I became a mother very early at twenty.

Back then, I truly believed my life had taken an irreversible turn for the worse. I thought the carefree part of my life was over forever. And in a way, that was true. But there was another truth I couldn’t see yet.

I never liked the idea that a child should give you meaning or motivation. I always believed those things come from within, from your own inner strength. But my child gave me something far deeper than motivation he became a source of growth.

As he grew, my own love for life grew with him. He helped me understand so much about myself simply by being who he is. And my intense desire to be a good parent not to suppress him, not to break him, but to let his personality unfold quietly guided me toward becoming a better parent to myself as well.

I’m deeply grateful he is in my life. Sometimes I feel he is like a guide, a traveler walking through my life with me. He grows, and I grow with him.

In my hardest moments, I always held onto one truth: he should not suffer because of me or my choices. I want his life to feel good, light, and safe. And yes, my choices did bring challenges into his life a divorce, moving to another country again and again, painful breakups. But I know I am his support, his constant, and he knows it too.

People often say parents have nothing left to do except talk about how wonderful it is to have kids. But the real story is that truly enjoying parenthood is not easy. It doesn’t come automatically.

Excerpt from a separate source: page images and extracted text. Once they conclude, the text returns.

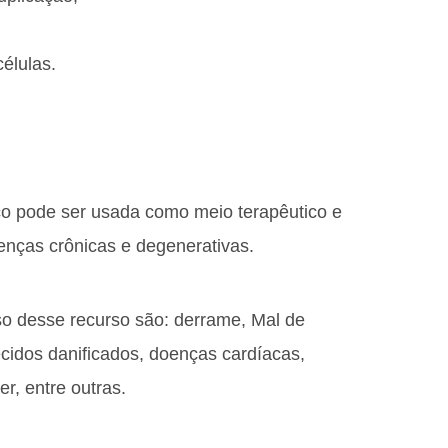
élulas.
co pode ser usada como meio terapêutico e
oenças crônicas e degenerativas.
o desse recurso são: derrame, Mal de
ecidos danificados, doenças cardíacas,
r, entre outras.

For years, even while raising him, I felt unprepared for motherhood. I felt the weight of it, the heaviness, the sense of no way out. And maybe it’s simply because he’s older now, but today being with him brings me an enormous joy. Being surrounded by children fills me with something warm and alive.

When children are loved, not suppressed, when they’re given space to unfold like petals of a flower, they become pure energy — joy, creativity, love, wild imagination. And I was able to understand all of this only because I became a mother.

I love him deeply. And I’m grateful that back then, I was completely wrong.